How many times a day do you type the same sequence of commands? Create a directory, then cd into it. Check which AWS account you’re logged into by running three separate commands. Upload a file to S3, then generate a sharing link. If you work with cloud infrastructure on macOS, you probably repeat these patterns hundreds of times a month. Each one takes a few seconds, but those seconds add up. The real cost is not the typing. It is the context switching and the mental overhead of remembering flags and piping outputs when you should be thinking about something else.
I went through my terminal history one evening, found the command sequences I run most often, and wrapped each one into a zsh function. Eight functions. Most are under 20 lines. They live in my .zshrc and cover everything from network diagnostics to cloud cost tracking. Nothing fancy, but they changed how I use my terminal more than any plugin or theme ever did.

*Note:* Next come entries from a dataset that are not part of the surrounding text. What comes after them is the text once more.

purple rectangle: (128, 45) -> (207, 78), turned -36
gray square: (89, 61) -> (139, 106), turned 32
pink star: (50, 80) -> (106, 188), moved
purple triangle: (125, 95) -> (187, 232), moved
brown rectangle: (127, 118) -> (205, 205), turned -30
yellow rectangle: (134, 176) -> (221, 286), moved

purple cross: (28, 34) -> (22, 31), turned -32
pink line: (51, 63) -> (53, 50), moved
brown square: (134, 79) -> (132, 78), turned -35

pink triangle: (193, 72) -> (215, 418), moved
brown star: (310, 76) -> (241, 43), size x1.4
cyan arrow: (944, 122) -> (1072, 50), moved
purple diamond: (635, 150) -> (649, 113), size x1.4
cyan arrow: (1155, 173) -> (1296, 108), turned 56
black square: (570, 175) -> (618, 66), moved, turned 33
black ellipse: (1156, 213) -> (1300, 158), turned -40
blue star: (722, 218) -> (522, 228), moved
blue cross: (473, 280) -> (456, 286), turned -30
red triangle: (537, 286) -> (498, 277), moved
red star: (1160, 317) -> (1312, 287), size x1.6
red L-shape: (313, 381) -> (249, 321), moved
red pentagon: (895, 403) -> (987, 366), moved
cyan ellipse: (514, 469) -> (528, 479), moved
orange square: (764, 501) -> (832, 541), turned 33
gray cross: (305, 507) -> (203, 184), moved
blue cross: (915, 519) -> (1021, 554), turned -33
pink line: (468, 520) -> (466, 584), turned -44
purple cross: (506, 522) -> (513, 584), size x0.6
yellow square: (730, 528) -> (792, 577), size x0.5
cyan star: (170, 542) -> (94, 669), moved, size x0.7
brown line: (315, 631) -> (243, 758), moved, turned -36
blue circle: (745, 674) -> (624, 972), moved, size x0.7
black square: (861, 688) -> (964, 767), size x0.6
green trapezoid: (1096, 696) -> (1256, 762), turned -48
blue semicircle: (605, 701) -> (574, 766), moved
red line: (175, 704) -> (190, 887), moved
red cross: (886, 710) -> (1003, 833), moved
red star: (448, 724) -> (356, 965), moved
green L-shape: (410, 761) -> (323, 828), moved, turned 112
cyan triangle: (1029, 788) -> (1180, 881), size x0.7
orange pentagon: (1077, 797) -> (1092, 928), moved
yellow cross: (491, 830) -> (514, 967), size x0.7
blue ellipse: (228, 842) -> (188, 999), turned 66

Every function in this post was vibecoded with Claude Code, Anthropic’s CLI for AI-assisted development. I described what I needed in plain language, something like “give me a function that shows all active network interfaces with IP, gateway, MAC, and DNS,” and Claude wrote the code, iterated on edge cases, and fixed bugs as we went. The whole .zshrc was built through conversation, not by writing shell scripts from scratch. I brought the intent, Claude brought the implementation.
The shell alias trap
Most developers start optimizing their terminal with aliases. gs for git status, ll for ls -la. Aliases work for simple substitutions, but they break down the moment you need conditional logic, error handling, or multiple steps that depend on each other. You cannot check if a file exists inside an alias. You cannot format output or branch based on a return code.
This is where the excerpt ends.